As we are receiving more and more issues, we are having more and more PR opened with dormant features that noone is using.

I propose that we integrate these PR into tqdm more quickly and easily than currently, but that we define clear guidelines before.

Essentially, I propose to codify the development process in 2 processes: a solid one for core tqdm, and a way more flexible and lenient for submodules.

Here are my ideas of some release guidelines:

  1. Tqdm core only accepts changes requiring no external module from pure python stdlib and having no or negligible impact on performance. So mostly bugfixes. All changes should be 100% branch covered by unit tests, and commented. Any other kind of change should go in a submodule.

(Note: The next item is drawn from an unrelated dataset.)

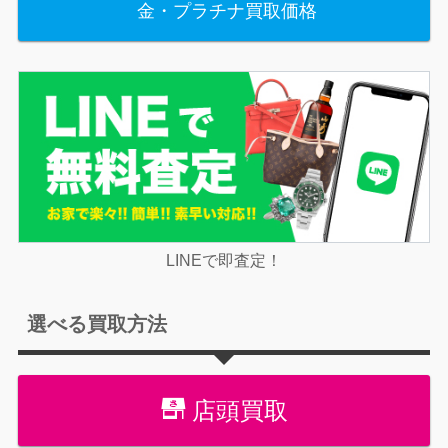
金・プラチナ買取価格
LINEで即査定！
選べる買取方法
店頭買取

Indeed, the core is meant to be rock solid and as fast as a rocket.
  2. Any change to the core's API should be discussed carefully.
  3. Submodules extending tqdm core or any other tqdm module can implement anything, from new experimental features or support for third-party libraries like pandas, numpy, etc.
  4. There is a special development numbering for submodules based on maturity: alpha for experimental code without enough unit test, comment and/or feedback ; beta for well used module with commented code but without enough unit test ; stable for modules with commented code, 80% branch coverage unit tests and enough usage by a userbase (at least 10 users). The status should be written at the top of the class docstring.

To summary, the idea is that we lock the core (like we implicitly do currently but now explicitly with clear guidelines) to maintain the current quality (reliability, performance, API), but still allow new features to be developped quickly: the solution is to use abusively of submodules.

The great thing about submodules is that we don't really care if they are not really stable nor if they are unit tested: they are additional features, people may want to try them or not, it's up to them. But I think we should include them in tqdm public releases, this will allow to get more feedback and provide more quickly the public with new features.

This will also allow us to more quickly develop new features as making unit tests is taking a lot of time, so we can focus on developing new features first, release them, then add unit tests for the popular submodules (instead of adding unit tests for every submodules even the ones that will maybe be removed in the future...).

The other advantage is that we could then more quickly close PR and issues, because currently we have lots of PR that are totally fine but they are not merged because they are not enough unit tested or just not perfect enough by our standards. But I think that our high standards are fine for tqdm core, but not for submodules: submodules are extensions and thus they should have a more flexible development process: add new modules, modify them, delete unused/deprecated ones, refine popular ones (unit test, better code, comments), etc.

In the end, we can rewrite the Readme and add a section about submodules with their respective maturity state and description, for example:

Submodules
-------------

`tqdm` is very extensible, several submodules are provided, with some being stable and some experimental (alpha, beta). Stable modules can be used in production code, experimental modules can change at any time or even be removed.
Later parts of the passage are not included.